There aren’t many corners of the globe where poultry and hot oil isn’t being combined in some glorious, crispy, sizzling manifestation of deliciousness. And Vietnam is no exception. With over 140 KFC outlets now in operation across the country, the good Colonel’s offerings are never more than a website click away. Of course, for the connoisseurs among you, a branch of Popeye’s isn’t too hard to find either. Now I’m not here to judge, but I’ll take eating from a china plate over a bucket any day.
But enough preamble. This is Vietnam, and we are street snackers. The pavement is our dining room — and I’m hungry.
Napkins At The Ready
Tucked inside the ground floor pocket of a crumbling colonial residence, beneath a large illuminated cartoon chicken and flanked by a lineup of crooked patchwork parasols, Com Ga Xoi Mo Su Su is one of Saigon’s favourite spots for fried chicken and rice.

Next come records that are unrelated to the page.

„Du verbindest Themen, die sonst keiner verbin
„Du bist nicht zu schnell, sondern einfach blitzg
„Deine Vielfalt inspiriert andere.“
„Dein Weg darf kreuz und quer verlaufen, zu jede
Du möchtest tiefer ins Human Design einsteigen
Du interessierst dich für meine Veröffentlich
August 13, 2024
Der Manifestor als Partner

Without menus, the choice is simple — leg (including the thigh) or wing (including the breast). My dining companion and I point to our own legs in unison and our order is placed. And here’s where things get interesting.
Peering inside the kitchen, it’s clear that this is no ordinary chicken shop. A literal translation of xoi mo comes out as ‘flush the fat’. Doesn’t sound too appetising, but hang in there. While most commercial frying methods see either partial or complete submersion in hot oil, another traditional option is to continually pour the bubbling inferno over the meat by hand.
But dinnertime is nigh and the hungry masses are approaching. Cooking each piece of meat to order will take a lot of hands or a lot of time. What to do?
Enter Su Su’s secret weapon: a veritable fried chicken factory of a machine designed and built by the restaurant’s owner. In standby mode, it could be any normal industrial catering device — a shiny aluminium grill perhaps — but flick the red power button and stand back. Somewhere in its core a motor whirs to life and from a raised reservoir a deluge of hot oil rains down tropical-storm fashion, blanketing the wire rack of chicken below before being collected and pumped back to the top. I’ve never seen anything like it.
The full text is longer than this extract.